The International Chamber of Shipping estimates that 90% of world trade is carried by the international shipping industry. It is thus an integral part of our economy enabling firms to trade as well as outsource production overseas. However, in recent times it has been an industry riddled with problems.
Low growth in Europe exacerbated by the uncertainty and falling consumption in China have dramatically curtailed demand. Before the crisis when global demand was booming, the industry rapidly built up scale and capacity. Contracting the build of newer, bigger and more efficient ships in a bid to out scale rivals. The rise of containerization since the 1960’s has mirrored the increased globalization. The introduction of an international system of standardized containers overturned a notoriously unreliable and inefficient industry. Transport of goods became more secure reducing the cost of insurance. The same standards reduced port and trucking costs as well as reducing labor requirements for unloading shipments. The main benefit of containerization comes from simple mathematics, by increasing the surface area of a shape the volume increases at a more than proportional rate. Thus a small increase in surface area can lead to huge gains in the volume of shipments.

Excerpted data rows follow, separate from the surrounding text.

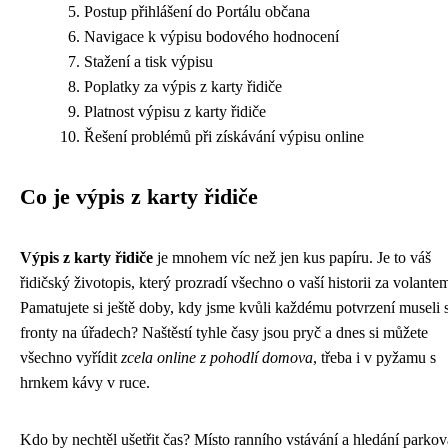
Postup přihlášení do Portálu občana
Navigace k výpisu bodového hodnocení
Stažení a tisk výpisu
Poplatky za výpis z karty řidiče
Platnost výpisu z karty řidiče
Řešení problémů při získávání výpisu online
Co je výpis z karty řidiče
Výpis z karty řidiče
je mnohem víc než jen kus papíru. Je to váš
řidičský životopis, který prozradí všechno o vaší historii za volante
Pamatujete si ještě doby, kdy jsme kvůli každému potvrzení museli s
fronty na úřadech? Naštěstí tyhle časy jsou pryč a dnes si můžete
všechno vyřídit
zcela online z pohodlí domova
, třeba i v pyžamu s
hrnkem kávy v ruce.
Kdo by nechtěl ušetřit čas? Místo ranního vstávání a hledání parko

In the wake of a growing economy and high freight rates, additional capacity seemed like a wise move. The ships being produced were over 15,000 TEU and more fuel efficient than previous models. This has now resulted in chronic over capacity.
A key indicator, the Baltic Dry Index, which measures freight rates for shipments of dry bulk goods, has dropped below 400 for the first time since records began in 1985. This is mainly due to the crashing price of commodities and uncertainty in China. Low freight rates have forced companies to scour their books for potential cost cuts in a bid to raise charter rates above operating costs. Many of the companies employing large ships over 15,000 TEU have been forced to dock them since rates are too low to warrant their employment.
Maersk employees 20 Triple E class container ships which are more than 18,000 TEU, making them one of the most efficient as well as the largest on the market. It is estimates they have reduced shipping expenses by 35% when operating at full capacity.
The re-opening of the Panama Canal due in June 2016, will increase the demand for larger ships which were previously unable to navigate through due to their size. This will add further woes to smaller companies unable to contend with the low operating costs per TEU and perhaps lead to further consolidation in the industry.
The chronic over capacity problem has not been corrected as steel prices are too low to make it profitable for ships to be sent to the scrap yard. The crashing oil price, has reduced bunker rates thus allowing inefficient firms to remain operating in the industry. Slow steaming has been a feature of the industry since the onset of the financial crisis in 2008, this has seen ships reduce their speed from 13.06 to 9.69 knots in an attempt to decrease the over-capacity problem. 2015 saw a series of consolidating moves within the industry with many alliances and joint ventures.
The impending decision by the European Commission on whether to revise their shipping policy by 2017 has seen increasing lobbying efforts by European shippers. The EU controls 60% of the worlds container ships (by gross tonnage) and the EU shipping industry provides €56 billion to EU GDP and €6 billion in tax revenue.
The European Community Shipowners Association released a series of proposals, including efforts to make European shipping more competitive.
These include completing the single market for shipping, at the moment as soon as shipping leaves national waters, it is said to have left and re-entered the EU thus is subject to other European administration and paperwork. In their proposal they give the example of transporting a container from Nijmegen to Boras. By road the only requirement is a CMR letter by shipping there are 12 different documentation requirements. There is also the increasing incentive for shipping companies to move to regions equipped with significantly lower tax regimes for instance Singapore. Due to the constraints of state aid in the EU, the extent to which member states can compete with these countries is limited.
Freight rates show no sign of rising anytime soon and the sector may be dealing with a new normal. Thus reductions in costs and increasing efficiencies are integral to survival in the turbulent industry. The current fragmentation may see 2016 as a year for restructuring and consolidation.